7th September 2016 By: Anine Kilian - Contributing Editor Online

The National Cleaner Production Centre of South Africa (NCPC-SA) has, through its industrial energy efficiency project, assisted industry to reduce its carbon emissions by two-million tons since 2011, allowing it to confidently commit to meeting the industry target of a 6% reduction by 2020, NCPC-SA director Ndivhuho Raphulu said on Tuesday.

The NCPC-SA is the Department of Trade and Industry’s (DTI’s) key industrial sustainability programme, hosted by the Council for Scientific and Industrial Research’s Strategic Initiatives Implementation Unit.

Speaking at an NCPC-SA-hosted event in Ekurhuleni, he said industry had saved two-million cumulative tonnes of carbon dioxide to date and that industry would most likely meet its nine-million-ton benchmark, indicated by the desired emissions reduction outcomes (Dero), by 2020.
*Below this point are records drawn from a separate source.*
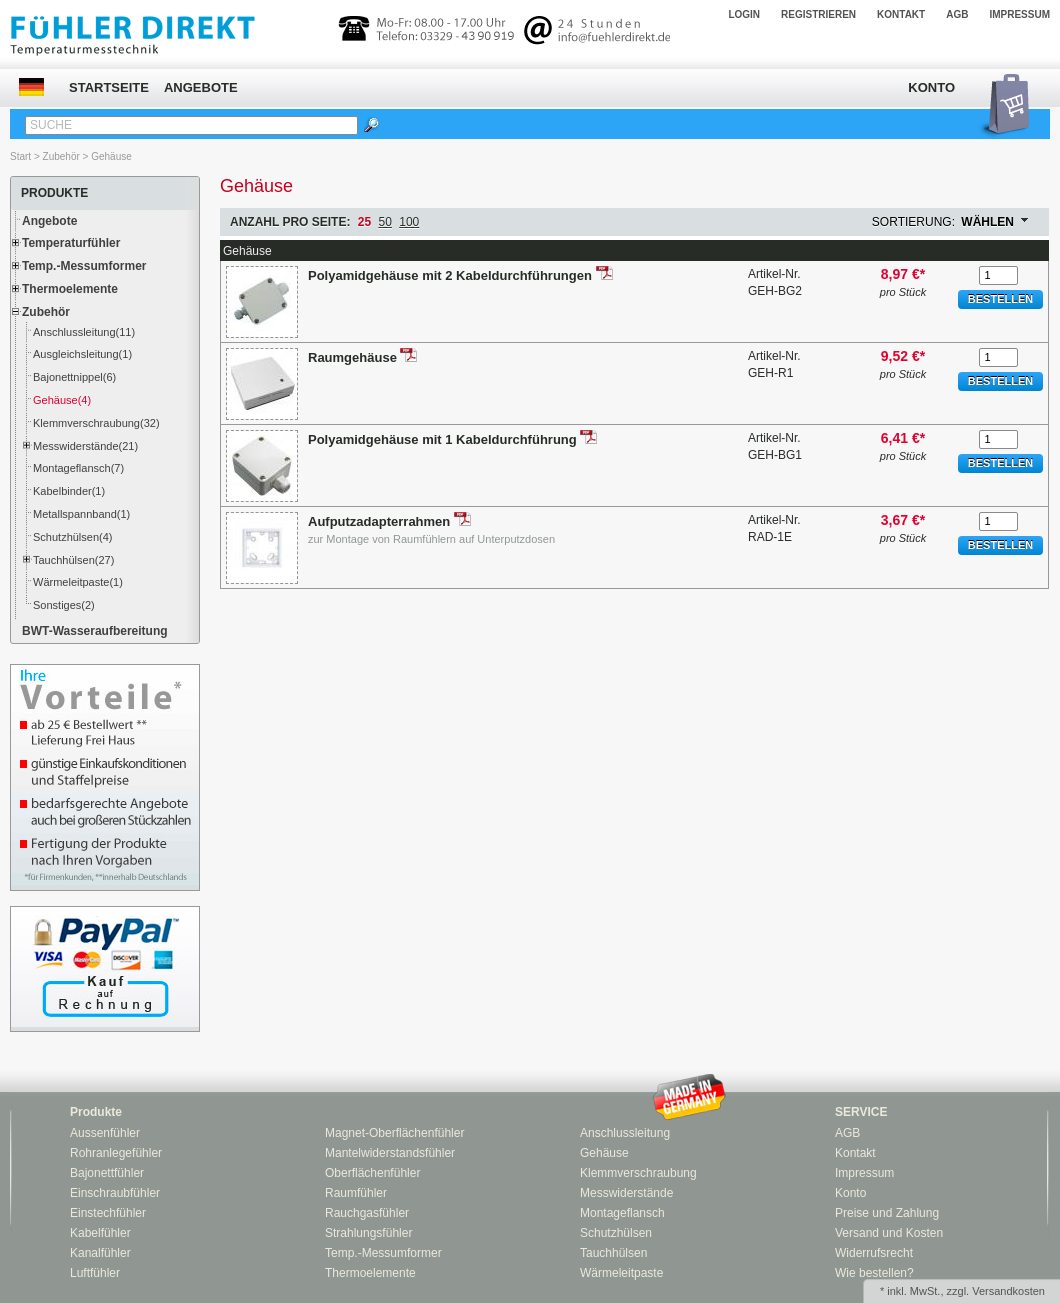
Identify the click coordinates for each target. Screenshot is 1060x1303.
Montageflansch (622, 1213)
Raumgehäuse (354, 357)
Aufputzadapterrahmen (381, 521)
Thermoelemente (70, 289)
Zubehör (61, 156)
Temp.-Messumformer (84, 266)
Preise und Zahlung (887, 1213)
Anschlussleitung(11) (84, 332)
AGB (957, 14)
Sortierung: (913, 222)
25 (364, 222)
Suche (51, 125)
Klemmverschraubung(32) (96, 423)
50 (385, 222)
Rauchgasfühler (367, 1213)
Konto (931, 87)
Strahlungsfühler (368, 1233)
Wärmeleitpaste (621, 1273)
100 (409, 222)
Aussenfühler (105, 1133)
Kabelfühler (100, 1233)
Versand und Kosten (889, 1233)
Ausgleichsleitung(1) (82, 354)
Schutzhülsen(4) (73, 537)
South Africa said it would lower its carbon emissions to 34% below current expected levels by 2020 and about 42% below current trends by 2025.

“The Department of Environmental Affairs, together with the DTI, has divided the allocated 34% into different sectors including energy, agriculture, tourism, and the commercial and residential sectors,” Raphulu pointed out.

He noted that a 6% cap was given to industry “because we felt that a higher percentage cap would negatively affect small businesses.” 

Raphulu added that the DTI had decided that the drivers for the next three annual Industrial Policy Action Plan iterations would prioritise environmental considerations, focusing on air quality and climate change issues.

He noted that businesses would have to start looking at ways to cut their electricity consumption to meet Dero targets, noting that the use of renewable energy was imperative in achieving Dero goals.

“Water and electricity are the greatest consumption factors for most business. Looking at ways of reducing costs and consumption is a must,” Raphulu emphasised.